(Beginning of Input for this task)

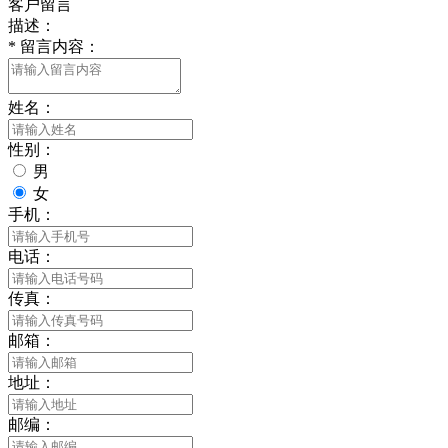
客户留言
描述：
*
留言内容：
姓名：
性别：
男
女
手机：
电话：
传真：
邮箱：
地址：
邮编：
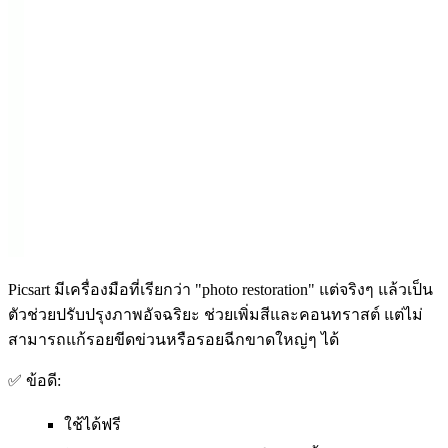
Picsart มีเครื่องมือที่เรียกว่า "photo restoration" แต่จริงๆ แล้วเป็น
ตัวช่วยปรับปรุงภาพอัจฉริยะ ช่วยเพิ่มสีและคอนทราสต์ แต่ไม่
สามารถแก้รอยขีดข่วนหรือรอยฉีกขาดใหญ่ๆ ได้
✅ ข้อดี:
ใช้ได้ฟรี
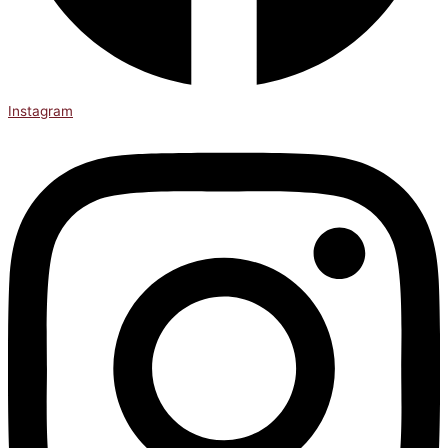
Instagram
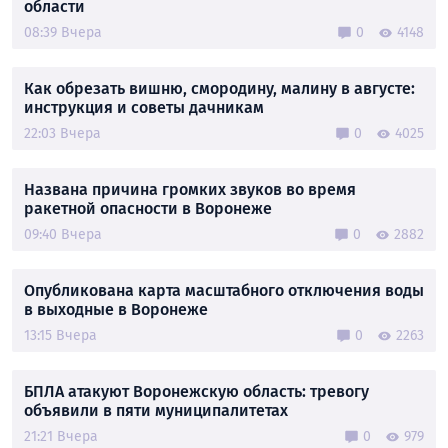
области
08:39 Вчера
0
4148
Как обрезать вишню, смородину, малину в августе:
инструкция и советы дачникам
22:03 Вчера
0
4025
Названа причина громких звуков во время
ракетной опасности в Воронеже
09:40 Вчера
0
2882
Опубликована карта масштабного отключения воды
в выходные в Воронеже
13:15 Вчера
0
2263
БПЛА атакуют Воронежскую область: тревогу
объявили в пяти муниципалитетах
21:21 Вчера
0
979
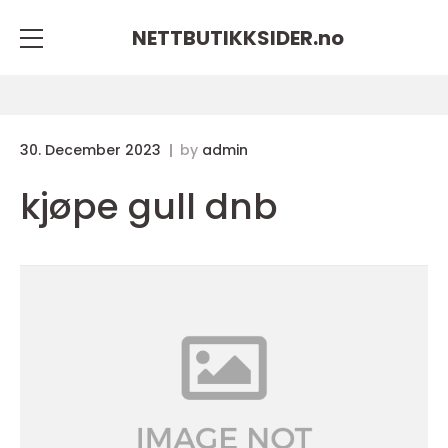
NETTBUTIKKSIDER.
no
30. December 2023
by
admin
kjøpe gull dnb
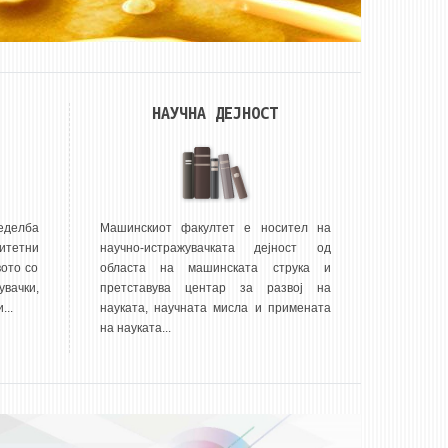
НАУЧНА ДЕЈНОСТ
еделба
Машинскиот факултет е носител на
итетни
научно-истражувачката дејност од
ото со
областа на машинската струка и
вачки,
претставува центар за развој на
...
науката, научната мисла и примената
на науката...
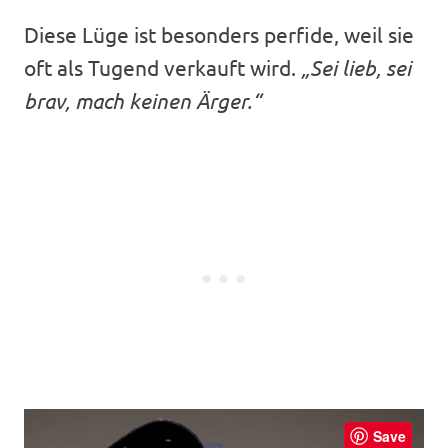
Diese Lüge ist besonders perfide, weil sie
oft als Tugend verkauft wird.
„Sei lieb, sei
brav, mach keinen Ärger.“
Save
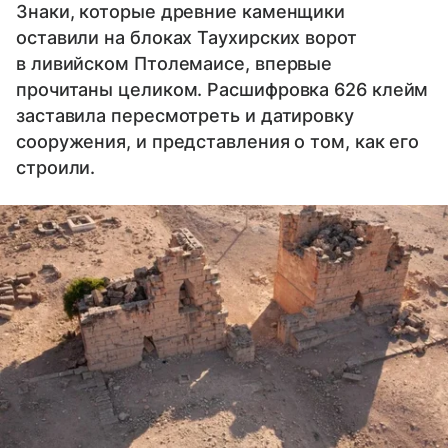
Знаки, которые древние каменщики
оставили на блоках Таухирских ворот
в ливийском Птолемаисе, впервые
прочитаны целиком. Расшифровка 626 клейм
заставила пересмотреть и датировку
сооружения, и представления о том, как его
строили.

(End of Input for this task)

▸ **Assignment**
Please output every entry exactly as written, apart from the pictures.

▸ **Response area**
客户留言
描述：
*
留言内容：
姓名：
性别：
男
女
手机：
电话：
传真：
邮箱：
地址：
邮编：
Picsart มีเครื่องมือที่เรียกว่า "photo restoration" แต่จริงๆ แล้วเป็น
ตัวช่วยปรับปรุงภาพอัจฉริยะ ช่วยเพิ่มสีและคอนทราสต์ แต่ไม่
สามารถแก้รอยขีดข่วนหรือรอยฉีกขาดใหญ่ๆ ได้
✅ ข้อดี:
ใช้ได้ฟรี
Instagram
области
08:39 Вчера
0
4148
Как обрезать вишню, смородину, малину в августе:
инструкция и советы дачникам
22:03 Вчера
0
4025
Названа причина громких звуков во время
ракетной опасности в Воронеже
09:40 Вчера
0
2882
Опубликована карта масштабного отключения воды
в выходные в Воронеже
13:15 Вчера
0
2263
БПЛА атакуют Воронежскую область: тревогу
объявили в пяти муниципалитетах
21:21 Вчера
0
979
NETTBUTIKKSIDER.
no
30. December 2023
by
admin
kjøpe gull dnb
НАУЧНА ДЕЈНОСТ
еделба
Машинскиот факултет е носител на
итетни
научно-истражувачката дејност од
ото со
областа на машинската струка и
вачки,
претставува центар за развој на
...
науката, научната мисла и примената
на науката...
Diese Lüge ist besonders perfide, weil sie
oft als Tugend verkauft wird.
„Sei lieb, sei
brav, mach keinen Ärger.“
Save
Знаки, которые древние каменщики
оставили на блоках Таухирских ворот
в ливийском Птолемаисе, впервые
прочитаны целиком. Расшифровка 626 клейм
заставила пересмотреть и датировку
сооружения, и представления о том, как его
строили.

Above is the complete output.